Travis Barham, legal counsel at Alliance Defending Freedom, said:

When Dr. Josephson spoke at The Heritage Foundation, he simply noted, based on his research and clinical experience, that when treating children with gender dysphoria, medical professionals should first seek to understand and treat the psychological issues that often cause this confusion before pursuing more radical, aggressive treatments. 

That is how other psychological issues in children are treated, let alone ones where the more radical treatments pose such grave and permanent consequences. The university made it clear that it was these views that precipitated everything that happened later.

“The university typically does not comment on pending litigation,” John R. Karman III, the school’s director of media relations, said in an email to The Daily Signal.

The case likely will be heard in court, although the University of Louisville filed a motion to dismiss a portion of it, said Tyson Langhofer, director of Alliance Defending Freedom’s Center for Academic Freedom. 

Josephson, who lives in the Louisville area with his wife Jeri, said it’s important for academics who are younger than himself to have the courage to speak up. 

“I had the backdrop of a successful career,” Josephson told The Daily Signal. “The challenge for many academics right now, particularly those who are younger, is that their careers could be on the line.”

“They have not been able to do all they wanted to do. And so it really is challenging, and each case is different,” he said.

Josephson maintains that those with conservative views on gender dysphoria should be able to express those views without fear of retribution. 

“I can’t make any general statements,” Josephson said of the challenge, but added: “I do think, though, it is important if you feel something within you not to be silent. Find a way to express yourself, as best you can find people who might be academically open to discuss this. But this is not for the faint-hearted.” 

Many universities no longer are marketplaces of ideas, he said, but instead vacuums where only one point of view is recognized and accepted. 
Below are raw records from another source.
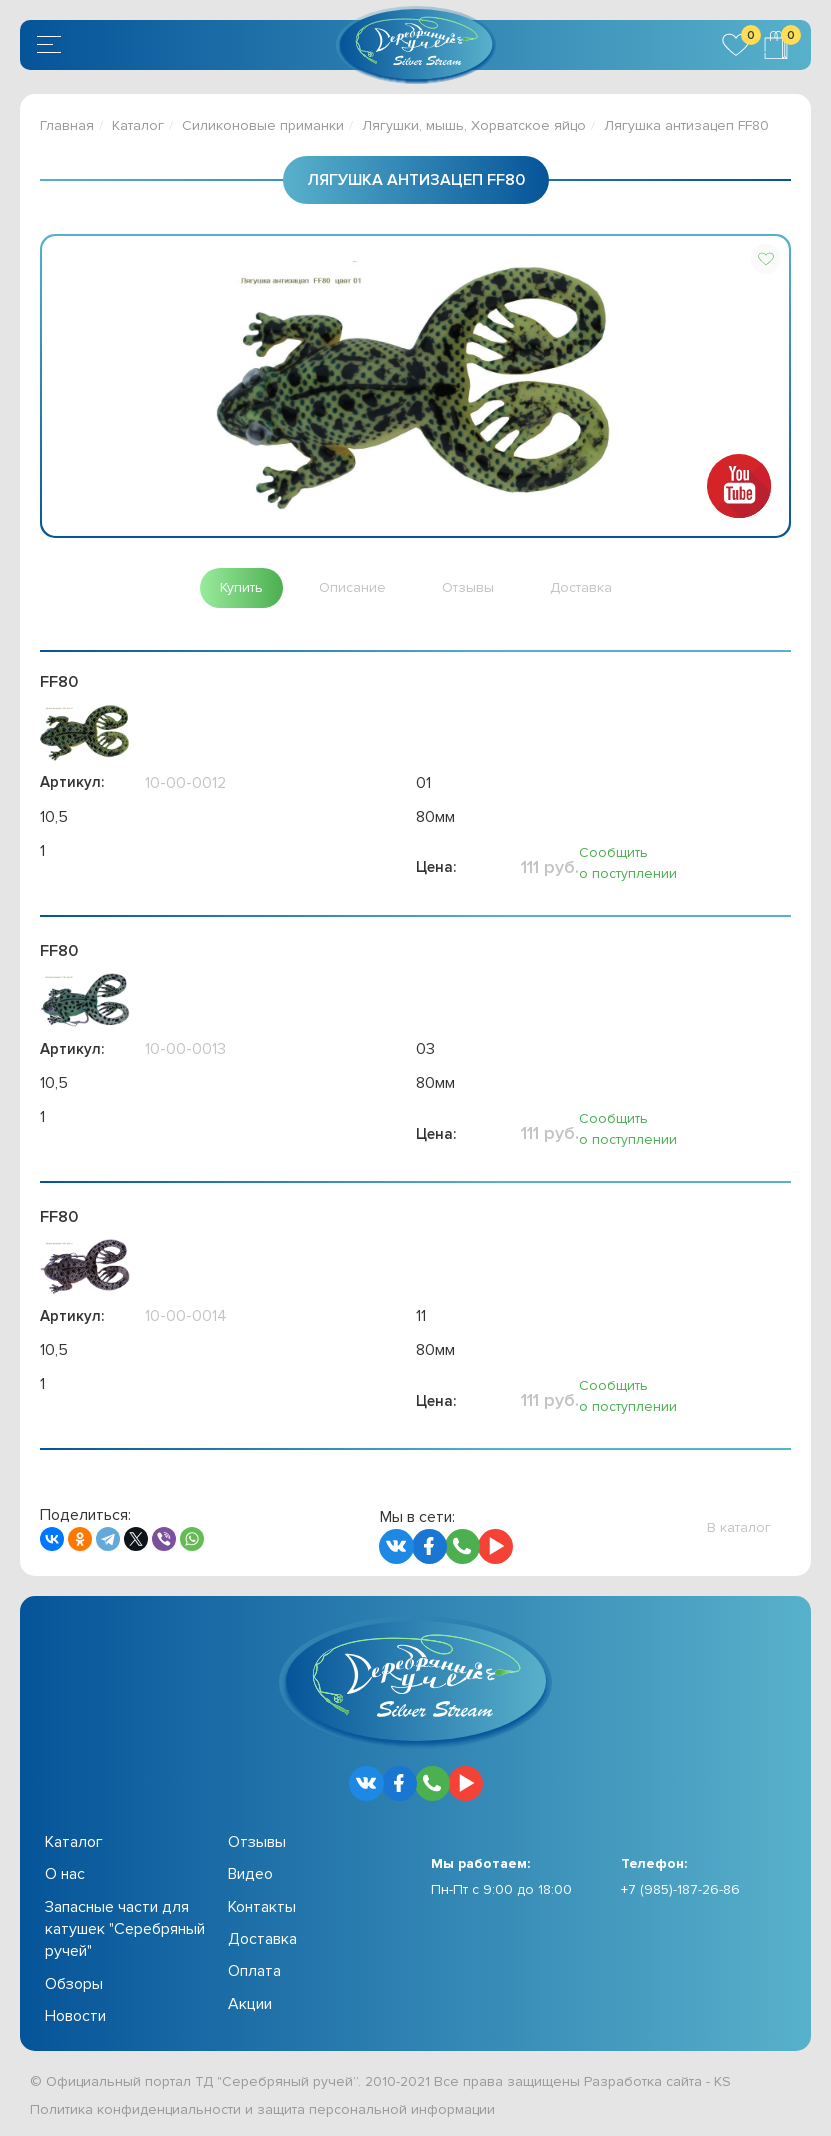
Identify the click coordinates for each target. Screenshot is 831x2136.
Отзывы (257, 1842)
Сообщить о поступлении (628, 863)
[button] (766, 259)
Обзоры (74, 1984)
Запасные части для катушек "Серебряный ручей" (125, 1929)
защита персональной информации (376, 2109)
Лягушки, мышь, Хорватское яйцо (474, 125)
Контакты (262, 1907)
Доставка (262, 1939)
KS (722, 2081)
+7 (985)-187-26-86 (680, 1889)
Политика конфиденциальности (135, 2109)
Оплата (254, 1971)
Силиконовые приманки (263, 125)
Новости (75, 2016)
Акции (250, 2004)
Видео (250, 1874)
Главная (67, 125)
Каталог (138, 125)
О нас (65, 1874)
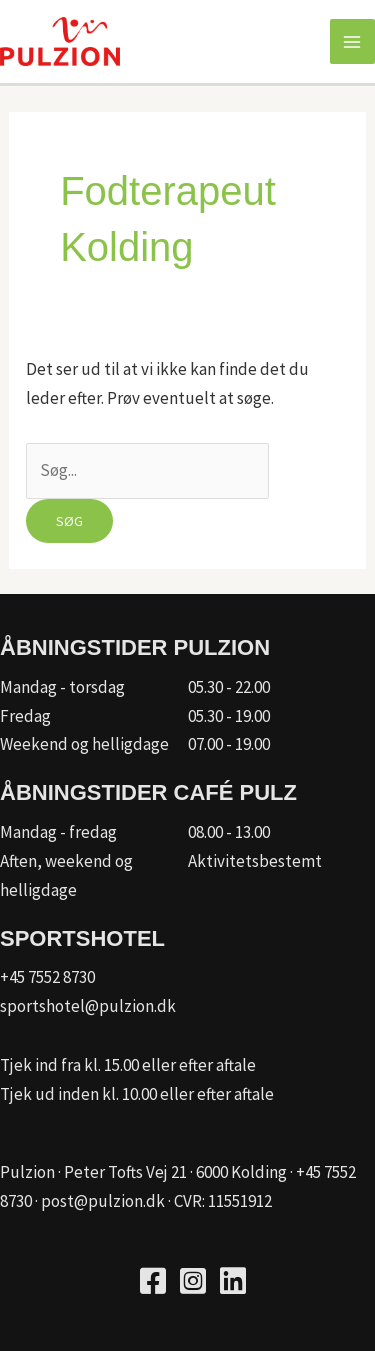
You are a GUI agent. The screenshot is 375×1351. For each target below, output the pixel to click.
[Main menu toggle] (353, 42)
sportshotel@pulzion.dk (88, 1006)
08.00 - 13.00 (229, 832)
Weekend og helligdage (84, 744)
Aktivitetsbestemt (255, 861)
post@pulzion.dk (103, 1201)
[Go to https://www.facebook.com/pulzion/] (153, 1283)
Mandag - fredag (58, 832)
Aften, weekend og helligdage (66, 875)
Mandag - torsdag (62, 687)
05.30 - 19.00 (229, 716)
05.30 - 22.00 (229, 687)
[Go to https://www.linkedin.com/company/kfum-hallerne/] (233, 1283)
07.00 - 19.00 (229, 744)
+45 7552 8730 (47, 977)
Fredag (25, 716)
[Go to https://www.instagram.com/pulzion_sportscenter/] (193, 1283)
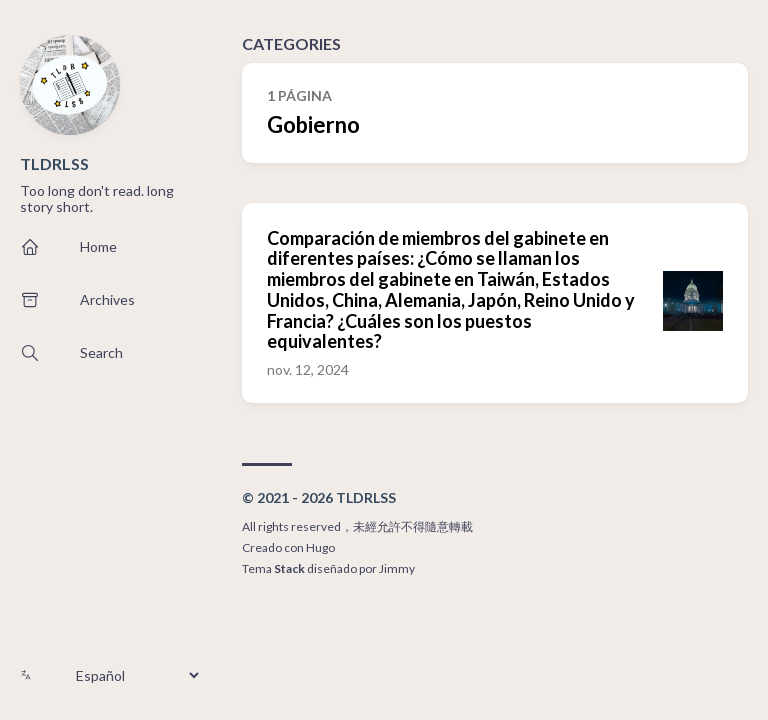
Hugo (320, 547)
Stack (289, 568)
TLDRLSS (54, 163)
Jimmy (397, 568)
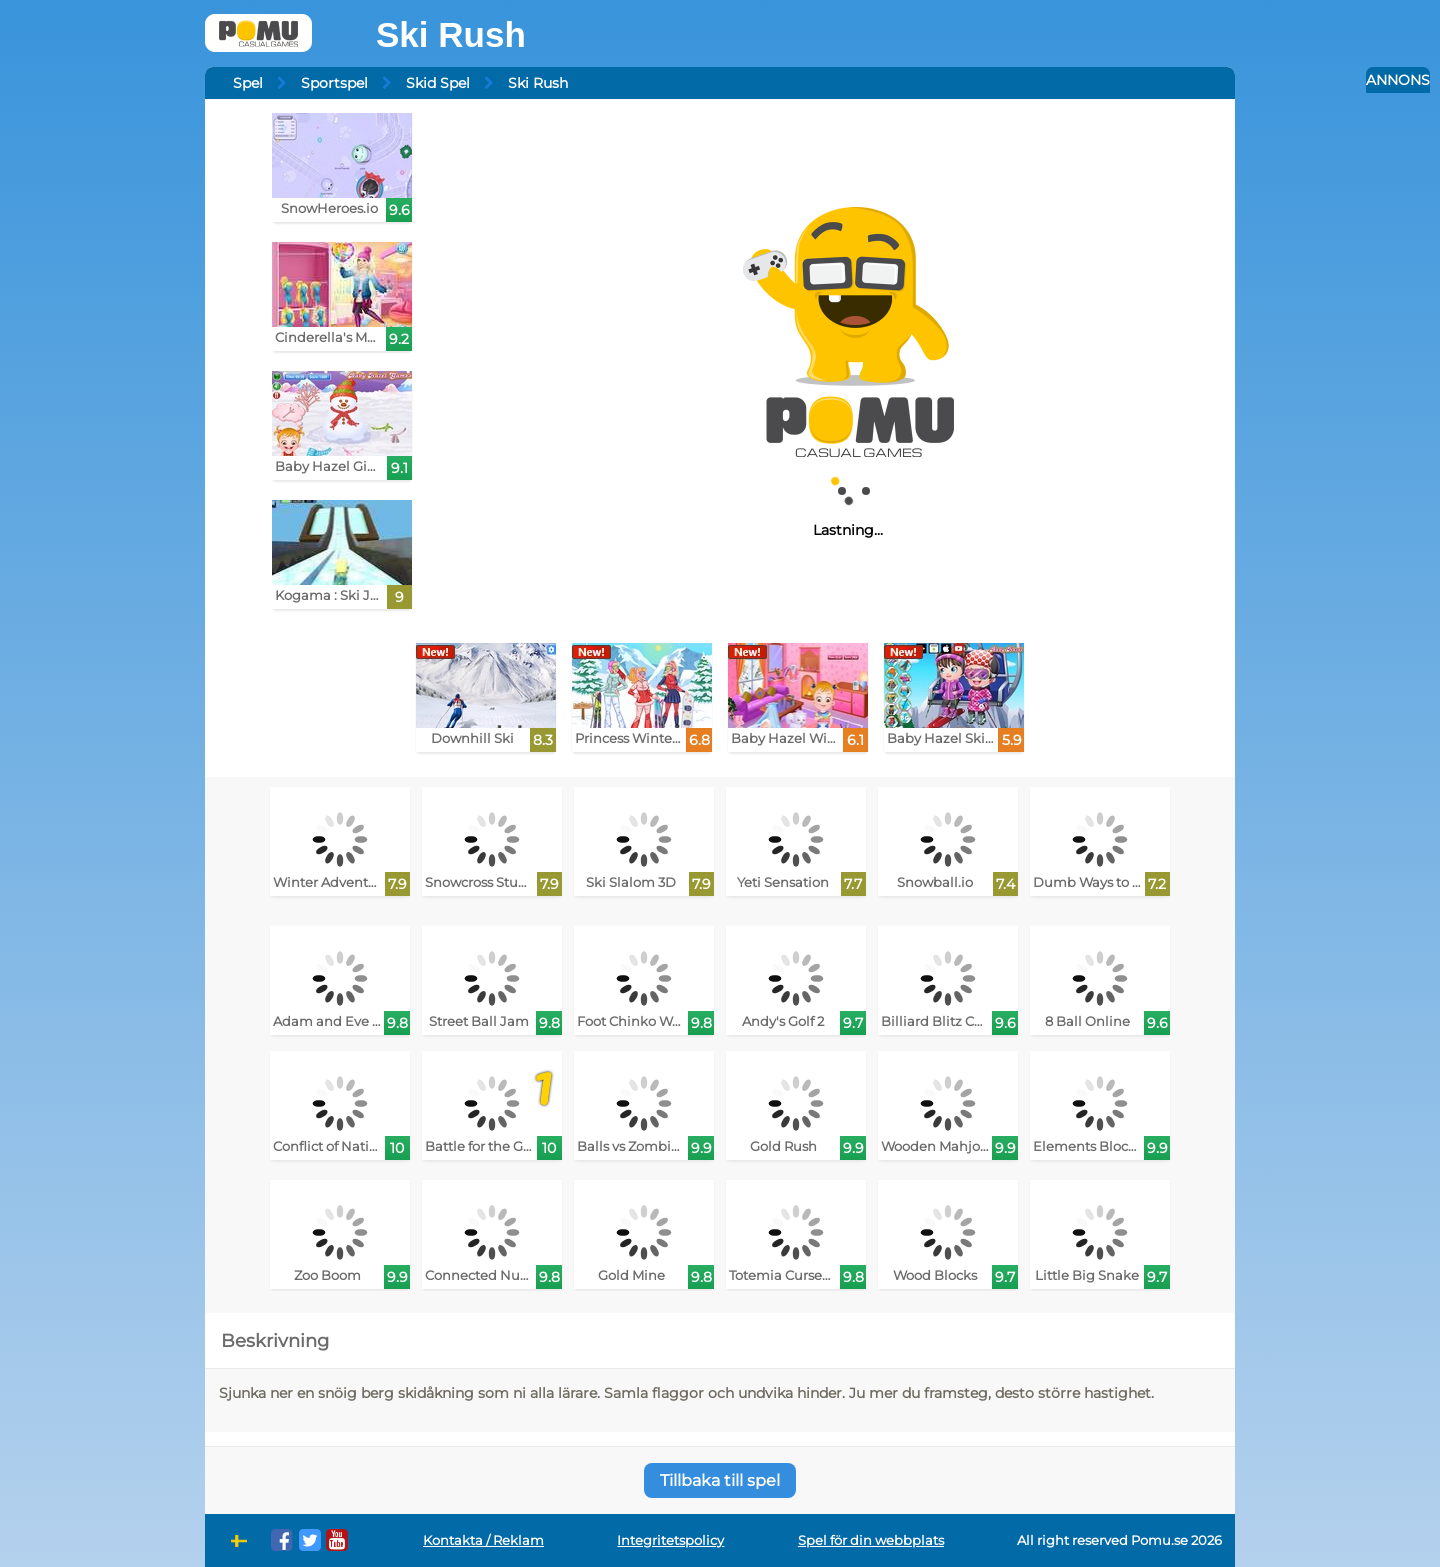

“Universities are supposed to be places where you can exchange ideas and vigorous discussion, go back and forth,” Josephson said. “This marketplace of ideas as a metaphor is great, and that’s how science proceeds. That’s how we make progress. Unfortunately, many academic settings, including my own, are becoming more of an activist setting—meaning you’re not testing ideas, promoting the results of research; you’re asking for someone to agree with you, essentially.”

Josephson cautioned that universities need to stop being about groupthink and instead embrace debate and differences of opinion. 

“Tolerance is a two-way street; you’ve got to go back and forth,” he said. “That’s what universities are.”